Boyce has invested his own money into the research and development for all of these devices to the tune of millions of dollars. He considers it his donation to New York. Although he may recoup some of the money and possibly break even on these several endeavors, that was never the point. As he put it, “We didn’t profit from the 3,000 ventilators from the city, but they sold for $3300 a piece and that’s where we’ll get [some of] our engineering and development money back”.

Boyce elaborated on the day he realized he was going to build what the government never would. “It came from that ride to work, those very dark days over a month ago.” He was getting over what he thinks may have been coronavirus. “I was very emotional, very sick, but couldn’t get tested.” He looks at the work he’s been doing these last few months as “a calling, a responsibility. We had to do it.”

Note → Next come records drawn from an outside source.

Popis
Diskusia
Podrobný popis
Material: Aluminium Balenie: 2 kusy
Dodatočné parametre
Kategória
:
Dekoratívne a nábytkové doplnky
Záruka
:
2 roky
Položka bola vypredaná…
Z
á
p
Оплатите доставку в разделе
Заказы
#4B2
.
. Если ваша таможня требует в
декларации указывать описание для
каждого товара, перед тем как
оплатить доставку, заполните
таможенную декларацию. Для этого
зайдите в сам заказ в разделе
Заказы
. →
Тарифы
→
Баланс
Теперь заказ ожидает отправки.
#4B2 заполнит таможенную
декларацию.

“I fear that we’re gonna just get right back into a cycle,” he said. “The virus didn’t go anywhere. All we did was separate. And just as anyone could have predicted, it started to flatten. And as soon as we start to un-separate, or not have the right PPE, then the numbers are just gonna go right back. It’s such simple math, and until we have a vaccine, cure or treatment, this is just something we live with.”

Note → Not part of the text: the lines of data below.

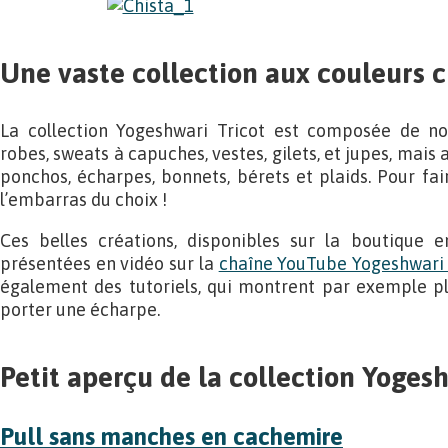
Une vaste collection aux couleurs 
La collection Yogeshwari Tricot est composée de nom
robes, sweats à capuches, vestes, gilets, et jupes, mais
ponchos, écharpes, bonnets, bérets et plaids. Pour fai
l’embarras du choix !
Ces belles créations, disponibles sur la boutique 
présentées en vidéo sur la
chaîne YouTube Yogeshwari 
également des tutoriels, qui montrent par exemple pl
porter une écharpe.
Petit aperçu de la collection Yoges
Pull sans manches en cachemire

Though this is something we’ll be living with for awhile, Boyce knows none of us have any idea what will be asked of us in the months ahead, least of all problem solvers like him. As he begins work on his third pandemic-related invention in as many months, he asked, “It went from shields to ventilators and now to mask-making machines…What’s next, maybe there’s a hundred out there and this is just the beginning?”